Linux Routing – Tuning IP Routing Parameters: secret_interval and tcp_mem

linuxroutingtcpip

We had a little failover problem with one of our HAProxy VMs today. When we dug into it, we found this:

Jan 26 07:41:45 haproxy2 kernel: [226818.070059] __ratelimit: 10 callbacks suppressed
Jan 26 07:41:45 haproxy2 kernel: [226818.070064] Out of socket memory
Jan 26 07:41:47 haproxy2 kernel: [226819.560048] Out of socket memory
Jan 26 07:41:49 haproxy2 kernel: [226822.030044] Out of socket memory

Which, per this link, apparently has to do with low default settings for net.ipv4.tcp_mem. So we increased them by 4x from their defaults (this is Ubuntu Server, not sure if the Linux flavor matters):

current values are:    45984   61312   91968
new values are:       183936  245248  367872

After that, we started seeing a bizarre error message:

Jan 26 08:18:49 haproxy1 kernel: [ 2291.579726] Route hash chain too long!
Jan 26 08:18:49 haproxy1 kernel: [ 2291.579732] Adjust your secret_interval!

Shh.. it's a secret!!

This apparently has to do with /proc/sys/net/ipv4/route/secret_interval which defaults to 600 and controls periodic flushing of the route cache

The secret_interval instructs the kernel how often to blow away ALL route
hash entries regardless of how new/old they are. In our environment this is
generally bad. The CPU will be busy rebuilding thousands of entries per
second every time the cache is cleared. However we set this to run once a
day to keep memory leaks at bay (though we've never had one).

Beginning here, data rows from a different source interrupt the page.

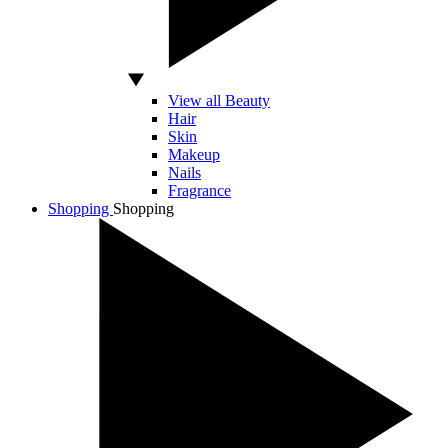
View all Beauty
Hair
Skin
Makeup
Nails
Fragrance
Shopping
Shopping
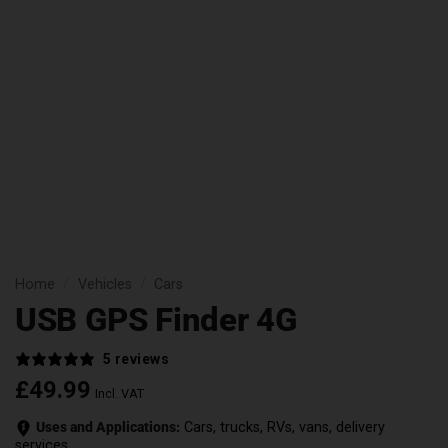
Home
/
Vehicles
/
Cars
USB GPS Finder 4G
5 reviews
£
49.99
Incl. VAT
Uses and Applications:
Cars, trucks, RVs, vans, delivery
services.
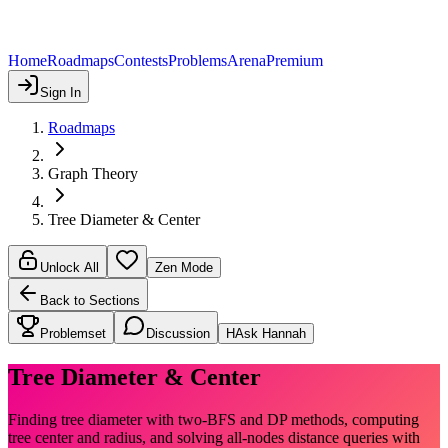
Home
Roadmaps
Contests
Problems
Arena
Premium
Sign In
Roadmaps
Graph Theory
Tree Diameter & Center
Unlock All
Zen Mode
Back to Sections
Problemset
Discussion
H
Ask Hannah
Tree Diameter & Center
Finding tree diameter with two-BFS and DP methods, computing
tree center and radius, and solving all-nodes distance queries with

While we are happy to reduce this, it seems odd to recommend dropping the entire route cache at regular intervals, rather than simply pushing old values out of the route cache faster.

After some investigation, we found /proc/sys/net/ipv4/route/gc_elasticity which seems to be a better option for keeping the route table size in check:

gc_elasticity can best be described as the average bucket depth the kernel
will accept before it starts expiring route hash entries. This will help
maintain the upper limit of active routes.

We adjusted elasticity from 8 to 4, in the hopes of the route cache pruning itself more aggressively. The secret_interval does not feel correct to us. But there are a bunch of settings and it's unclear which are really the right way to go here.

  • /proc/sys/net/ipv4/route/gc_elasticity (8)
  • /proc/sys/net/ipv4/route/gc_interval (60)
  • /proc/sys/net/ipv4/route/gc_min_interval (0)
  • /proc/sys/net/ipv4/route/gc_timeout (300)
  • /proc/sys/net/ipv4/route/secret_interval (600)
  • /proc/sys/net/ipv4/route/gc_thresh (?)
  • rhash_entries (kernel parameter, default unknown?)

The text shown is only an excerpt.